Instado a se manifestar, o Município de Palmas pugnou pelo regular prosseguimento da execução fiscal (evento 241).
Decido.
Não assiste razão ao executado.
Conforme se verifica dos autos, a pessoa jurídica executada teve sua inscrição baixada perante o Cadastro Nacional da Pessoa Jurídica – CNPJ em razão de encerramento por liquidação voluntária. Todavia, tal circunstância, por si só, não possui o condão de extinguir o crédito tributário regularmente constituído, tampouco impede o prosseguimento da execução fiscal.

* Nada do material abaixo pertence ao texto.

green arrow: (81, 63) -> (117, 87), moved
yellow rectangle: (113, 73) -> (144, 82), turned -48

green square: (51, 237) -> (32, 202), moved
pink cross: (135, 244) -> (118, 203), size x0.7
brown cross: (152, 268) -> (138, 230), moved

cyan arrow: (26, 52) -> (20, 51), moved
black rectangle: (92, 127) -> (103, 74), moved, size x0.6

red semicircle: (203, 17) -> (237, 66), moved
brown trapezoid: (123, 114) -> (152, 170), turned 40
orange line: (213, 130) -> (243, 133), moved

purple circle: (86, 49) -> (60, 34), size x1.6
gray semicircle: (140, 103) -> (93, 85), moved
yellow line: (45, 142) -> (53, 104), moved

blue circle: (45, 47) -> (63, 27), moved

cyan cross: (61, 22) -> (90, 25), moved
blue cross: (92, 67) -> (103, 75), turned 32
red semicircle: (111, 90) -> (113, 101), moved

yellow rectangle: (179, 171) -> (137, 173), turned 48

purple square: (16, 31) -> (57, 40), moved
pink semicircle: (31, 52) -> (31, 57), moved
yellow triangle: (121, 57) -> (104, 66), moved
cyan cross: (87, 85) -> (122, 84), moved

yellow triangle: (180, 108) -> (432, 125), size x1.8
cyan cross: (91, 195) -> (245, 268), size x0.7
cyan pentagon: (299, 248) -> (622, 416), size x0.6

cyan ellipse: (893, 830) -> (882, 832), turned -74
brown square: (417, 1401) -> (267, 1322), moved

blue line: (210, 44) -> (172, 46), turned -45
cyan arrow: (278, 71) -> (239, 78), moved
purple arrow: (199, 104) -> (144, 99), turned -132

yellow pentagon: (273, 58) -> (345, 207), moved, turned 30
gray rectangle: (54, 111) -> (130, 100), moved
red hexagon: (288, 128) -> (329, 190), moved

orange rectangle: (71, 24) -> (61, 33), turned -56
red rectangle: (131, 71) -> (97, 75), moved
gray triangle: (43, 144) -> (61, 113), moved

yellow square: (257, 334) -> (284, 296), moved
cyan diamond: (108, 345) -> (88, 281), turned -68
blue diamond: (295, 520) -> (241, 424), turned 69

Com efeito, a baixa cadastral da pessoa jurídica constitui ato de natureza administrativa, não se confundindo com as hipóteses legais de extinção do crédito tributário previstas no art. 156 do Código Tributário Nacional.
Ademais, o executado FRANCISCO GEOVANNI SOARES DE SOUSA já integra o polo passivo da presente execução fiscal, de modo que a mera baixa da inscrição da pessoa jurídica não constitui fundamento suficiente para sua exclusão da demanda.
A eventual regularidade da dissolução da sociedade empresária também não possui o condão de desconstituir, por si só, a responsabilidade processual já reconhecida nos autos, inexistindo qualquer fato superveniente apto a justificar a alteração subjetiva da relação processual.
Nesse contexto, a extinção formal da pessoa jurídica não afasta a responsabilidade daqueles que já figuram no polo passivo da execução, nem conduz à extinção do feito ou à exclusão automática dos corresponsáveis.
Dessa forma, não havendo fundamento jurídico apto a amparar o pedido formulado pelo executado, impõe-se o seu indeferimento.
Ante o exposto, INDEFIRO o pedido formulado no evento 230.
Intimem-se. Cumpra-se.
Palmas/TO, data certificada pelo sistema.